----- Supplied data
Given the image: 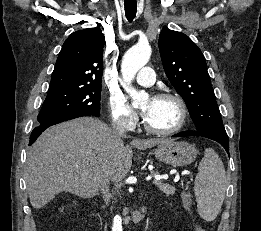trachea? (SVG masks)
<instances>
[{
    "label": "trachea",
    "mask_w": 261,
    "mask_h": 231,
    "mask_svg": "<svg viewBox=\"0 0 261 231\" xmlns=\"http://www.w3.org/2000/svg\"><path fill=\"white\" fill-rule=\"evenodd\" d=\"M124 6L126 18L131 22L136 16L137 3L136 1H125Z\"/></svg>",
    "instance_id": "1"
}]
</instances>
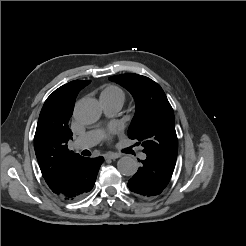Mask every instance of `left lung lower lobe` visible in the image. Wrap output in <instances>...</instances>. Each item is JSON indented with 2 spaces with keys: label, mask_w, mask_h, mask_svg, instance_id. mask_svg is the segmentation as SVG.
<instances>
[{
  "label": "left lung lower lobe",
  "mask_w": 246,
  "mask_h": 246,
  "mask_svg": "<svg viewBox=\"0 0 246 246\" xmlns=\"http://www.w3.org/2000/svg\"><path fill=\"white\" fill-rule=\"evenodd\" d=\"M139 162L142 165L129 180V189L144 199L161 194L170 182L175 167L150 154Z\"/></svg>",
  "instance_id": "0a47b994"
}]
</instances>
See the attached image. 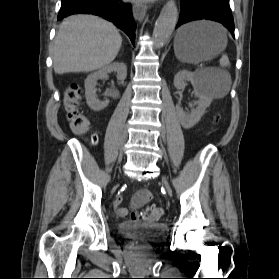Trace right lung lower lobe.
Listing matches in <instances>:
<instances>
[{"label":"right lung lower lobe","mask_w":279,"mask_h":279,"mask_svg":"<svg viewBox=\"0 0 279 279\" xmlns=\"http://www.w3.org/2000/svg\"><path fill=\"white\" fill-rule=\"evenodd\" d=\"M87 13L101 16L122 29L135 43V27L131 4L122 0H62L58 20L71 14Z\"/></svg>","instance_id":"right-lung-lower-lobe-1"}]
</instances>
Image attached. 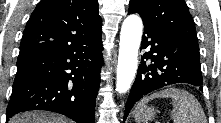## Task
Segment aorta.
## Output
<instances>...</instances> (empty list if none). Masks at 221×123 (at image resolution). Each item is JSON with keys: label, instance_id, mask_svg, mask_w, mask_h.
----------
• [What you are asked to do]:
The answer should consist only of the lines from the one containing "Segment aorta." through the last line of the data, given again exactly.

• [Written solution]:
Segment aorta.
## Output
<instances>...</instances> (empty list if none). Masks at 221×123 (at image resolution). Each item is JSON with keys: label, instance_id, mask_svg, mask_w, mask_h.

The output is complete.